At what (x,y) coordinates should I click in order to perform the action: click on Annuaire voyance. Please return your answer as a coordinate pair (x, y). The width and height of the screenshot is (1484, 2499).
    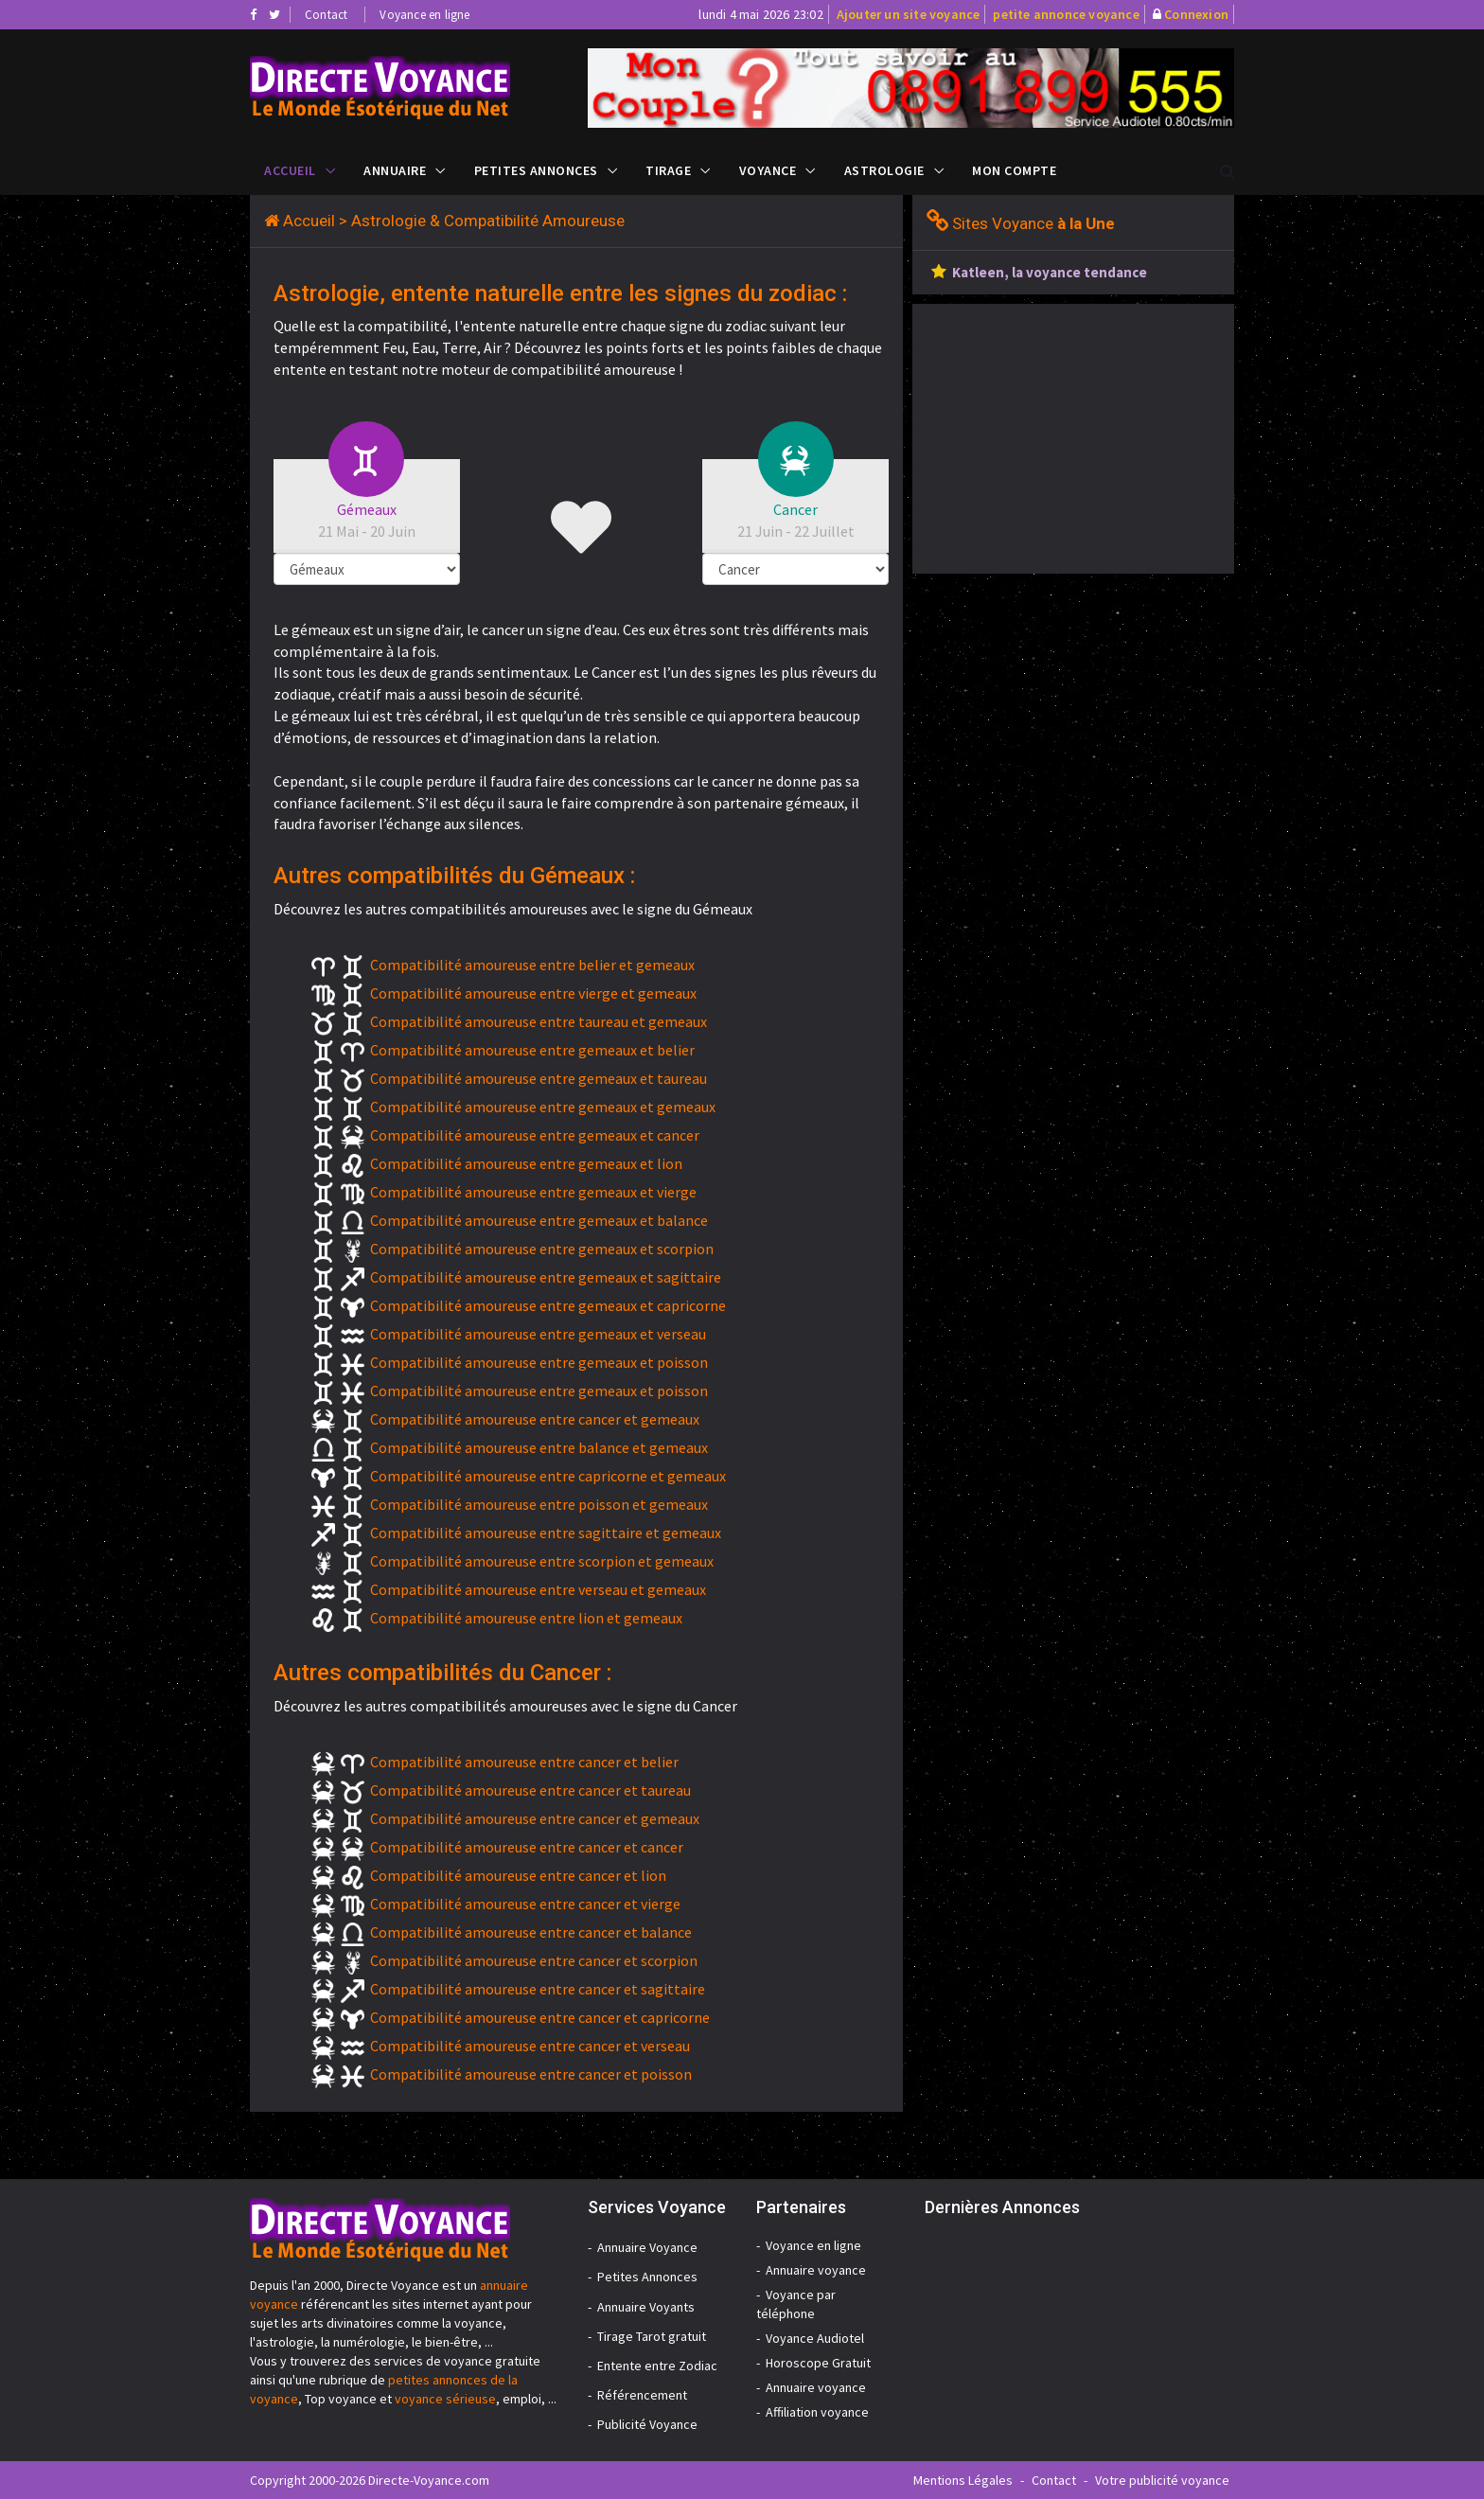
    Looking at the image, I should click on (816, 2269).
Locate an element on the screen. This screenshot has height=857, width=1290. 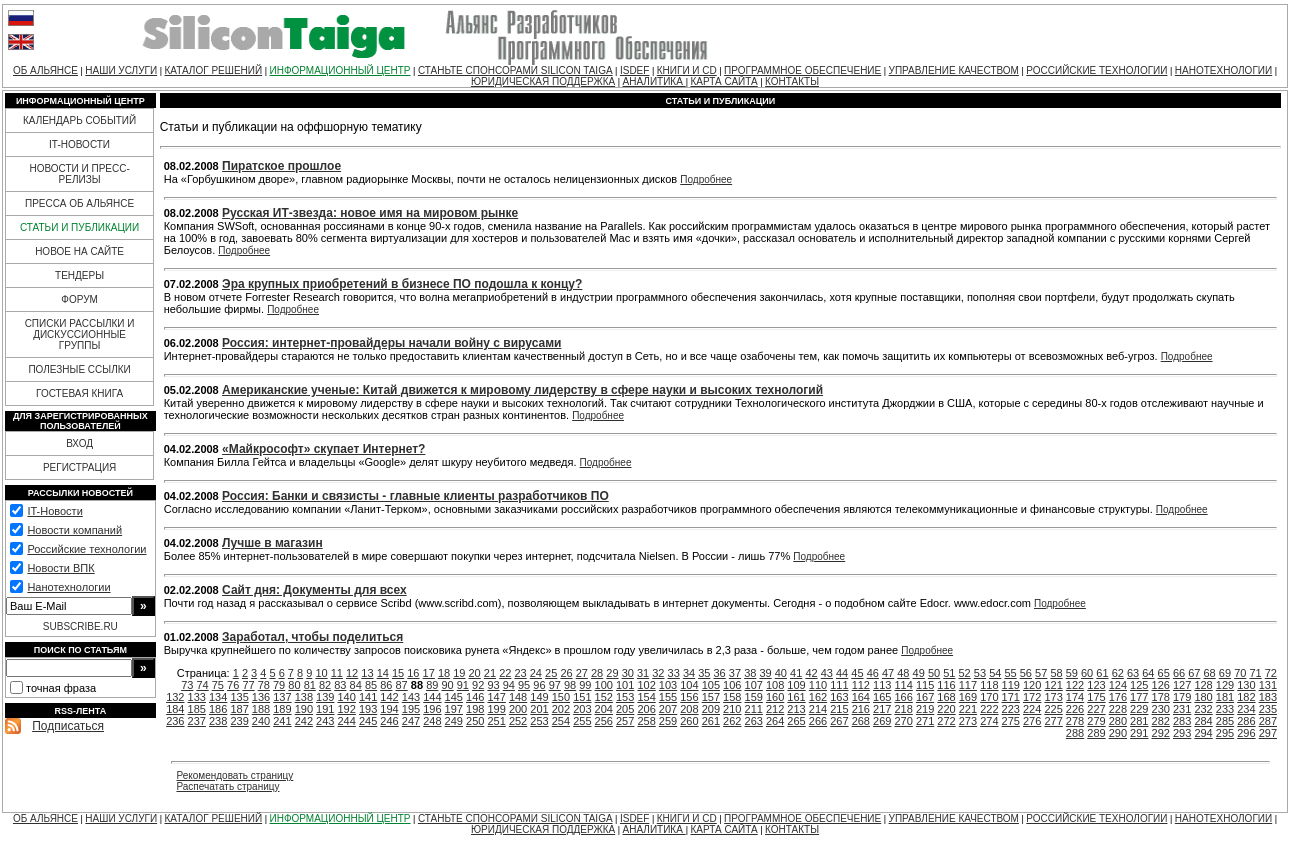
166 is located at coordinates (903, 697).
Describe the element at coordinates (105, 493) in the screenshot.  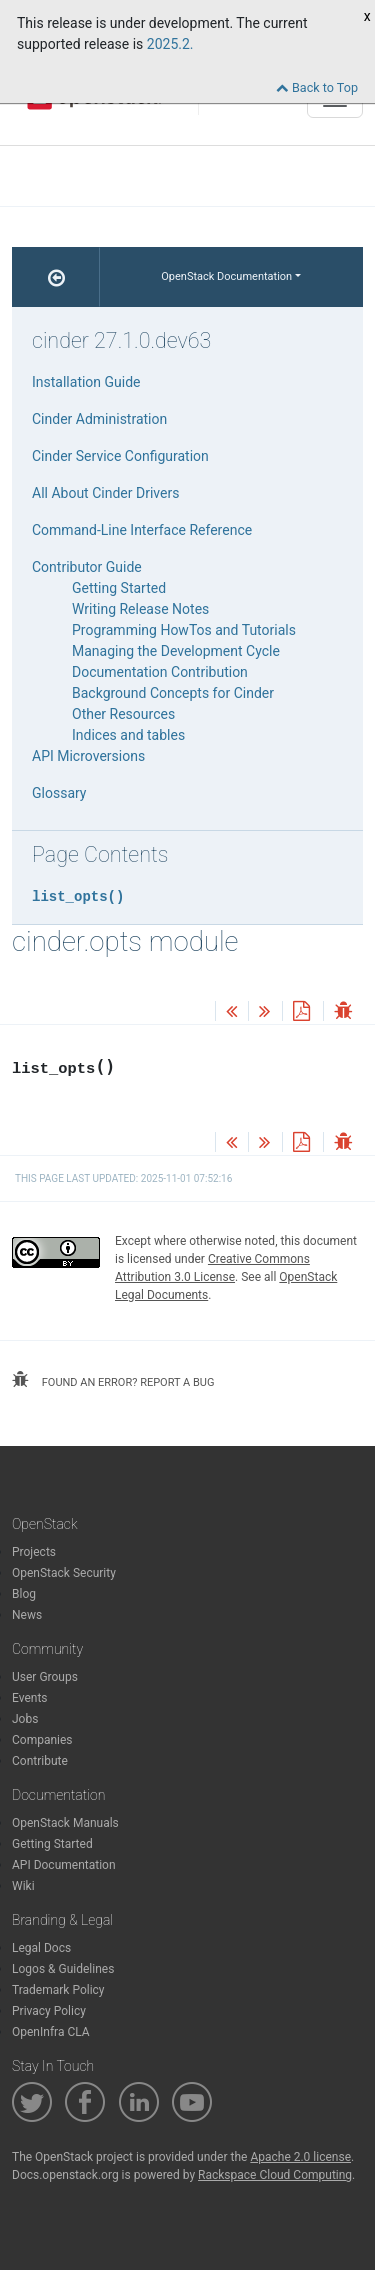
I see `All About Cinder Drivers` at that location.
______________________________
*Activity*
Your reply should give again exactly the lines from the one with "Locate an element" through the last line of the data, with both ends included and pictures left out.

*Reply to the exercise*
Locate an element on the screen. This screenshot has height=857, width=1290. 
166 is located at coordinates (903, 697).
Describe the element at coordinates (105, 493) in the screenshot.  
I see `All About Cinder Drivers` at that location.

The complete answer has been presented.